Lillian Dyck, first First Nations woman in Canada’s Senate, to retire

Now called a trailblazer, Sen. Lillian Dyck (BA'66, BA'68, MSc'70, PhD'91) says she used to be called a “troublemaker.”

By Jolson Lim | iPolitics

“I think I was born with a stubborn streak,” Dyck said in an interview with iPolitics last week. At the same time, she expressed humility. Few people call her a trailblazer to her face, she said.

“It’s just a matter of fact, right?” she added. “I just happen to be the first one to do a number of different things.”
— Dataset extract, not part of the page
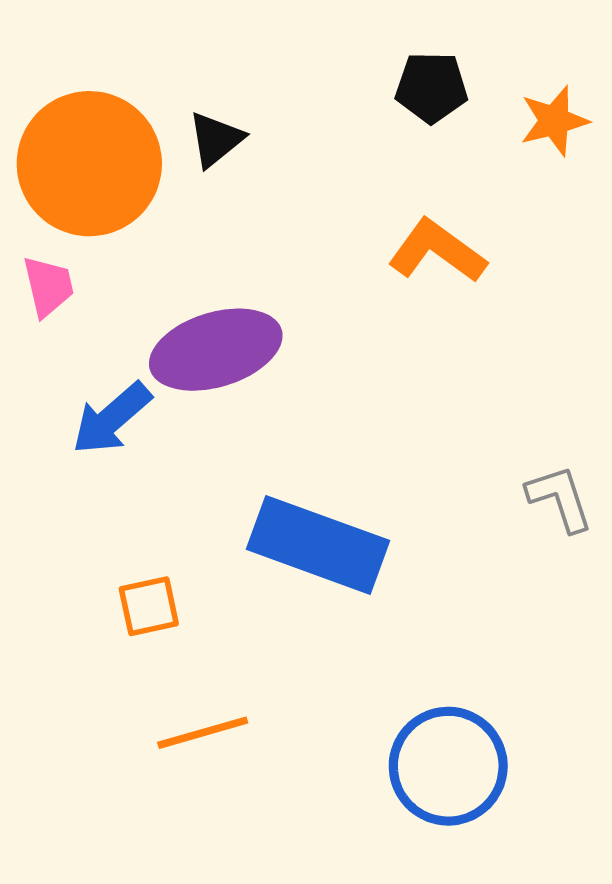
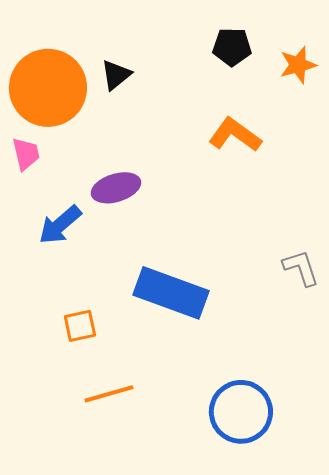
purple ellipse: (216, 350) -> (116, 188), size x0.7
Dyck retires today, the date she turns 75, the age limit for sitting senators. She is the first First Nations woman and first Canadian-born Chinese person to be appointed to the Senate. Before politics, she was one of the first Indigenous women in Canada to go into the field of neuropsychiatry. 

The senator from Saskatchewan was appointed by former prime minister Paul Martin in 2005. Fifteen years later, Dyck has earned a reputation as a tireless advocate for Indigenous women in the halls of the Senate. 

Dyck said a highlight in her Senate career was removing sexism in the Indian Act, which long stripped status for First Nations women married to non-First Nations men. Her Cree mother, who was from the Gordon First Nation, had lost her Indian status when she married a Chinese man.

A decades-long push for the inequity to be addressed culminated in the tabling of Bill S-3. In a key moment close to passage in late 2017, senators pushed for the government to agree to a fixed date for removing the inequity after an unspecified period of consultations. 

But fearing the government would not pass the bill with another amendment, Dyck was able to convince enough colleagues to support its passage. 

“I had to get up on my feet and convince them that I, too, wanted the whole nine yards,” she said. “But the government was not able to do that at the moment in time. If we went that route to try to make them amend it again, we might lose what we gained.”

In August 2019, the final provisions of the bill were brought into force, correcting a historical wrong.

Another moment for Dyck was pushing for changes to Bill C-75, the Liberals’ 2019 criminal justice bill, that would require judges to consider harsher sentences in cases of violence against Indigenous women.

While some in the legal community feared it could increase incarceration rates for Indigenous individuals, the government acted based on recommendations of the final report of the national inquiry in missing and murdered Indigenous women and girls.

Dyck, the chair of the Senate Aboriginal people’s committee, had also invited the inquiry’s chief commissioner, Marion Buller, to testify as C-75 neared passage.

“I’ve been very fortunate that in the last two or three years I’ve been able to accomplish quite a bit,” she said.